Les ambassadeurs d’Elsevier

Entre l’édition purement savante et le journalisme de masse ou le crowdsourcing de type Wikipédia, les chercheurs débutants n’ont aucun terrain d’entraînement. Non-familiers avec le jargon ésotérique des spécialistes, ils prennent leurs aises dans les médias grand public où le transfert d’information est perpétré sans contraintes sémantiques ni évaluation élitiste.

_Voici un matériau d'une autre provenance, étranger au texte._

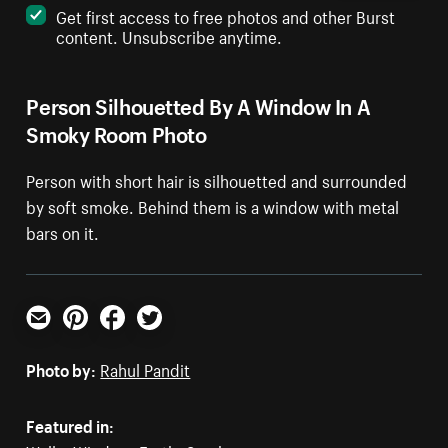
Get first access to free photos and other Burst
content. Unsubscribe anytime.
Person Silhouetted By A Window In A
Smoky Room Photo
Person with short hair is silhouetted and surrounded
by soft smoke. Behind them is a window with metal
bars on it.
Email
Pinterest
Facebook
Twitter
Photo by:
Rahul Pandit
Featured in:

L’écosystème de la communication scientifique est sens dessus-dessous. Des canaux informels de diffusion du savoir se disputent l’attention des spécialistes et des néophytes: des blogues journalistiques (ex. Agence Science-Presse) ou académiques (de type café scientifique, carnets de recherche), des wikis, des réseaux scientifiques, enfin des entrepôts de données en libre accès. Ces derniers, de surcroît, se multiplient sans cesse, faisant carrément concurrence aux répertoires de bibliothèques: ils sont nationaux (HAL), spécialisés (ArXiv, Jurn) ou institutionnels. Le ROAR (Registry of Open Access Repositories) recensait plus de 3,400 archives ouvertes en 2013 (Tisserand-Barthole , 2013). Parallèlement aux dépôts universitaires, véritables réservoirs de la production savante interne, les publications scientifiques se promènent à travers des réseaux professionnels qui servent simultanément de plateformes d’auto-publication, de forums de discussion et de cartes d’affaires (ResearchGate, Academia.edu, MyScienceWork, etc.). Le format des publications libres devient aussi plus versatile, le langage plus convivial, comme pour brouiller les frontières avec la littérature grand public (ex. First Monday, MIT Press Essential Knowledge).

Face au repli du monde de la science, les éditeurs commerciaux tâchent de rénover leurs pratiques. Ils développent des vitrines web interactives et attirantes, des portes (entr)ouvertes vers leur contenu (démocratisation du savoir oblige!) qui ont pour rôle de cristalliser une communauté virtuelle: tel est le cas de Social Science Space, développé par SAGE ou de SciLogs du groupe Nature. Les passerelles de ses vitrines vers les médias sociaux donnent au journalisme citoyen le loisir d’enchaîner.

C’est dans ce contexte que s’insère l’appel à contribution d’Elsevier du 15 décembre dernier. Le blogue du célèbre éditeur annonçait alors le lancement de STM Digest, un recueil censé réunir des résumés non-techniques (Lay Summary) de ses publications avec un haut impact sociétal. Étaient visés dans un premier temps des secteurs d’importance stratégique, soit environnement/écologie et économie/finances. Détail non dénué d’importance, ces revues sont consultables en libre accès. Alors que les autres éditeurs ont choisi les blogues pour coopter le grand public dans la science en train de se faire (Citizen Science), le nouvel archétype éditorial Lay Summaries rejoint une audience élargie par l’entremise du réseau Mendeley: le Mendeley STM Digest Group relaye les résumés vulgarisés et sert, en conséquence, de plateforme de rencontre et de veille pour ceux en quête du nouveau.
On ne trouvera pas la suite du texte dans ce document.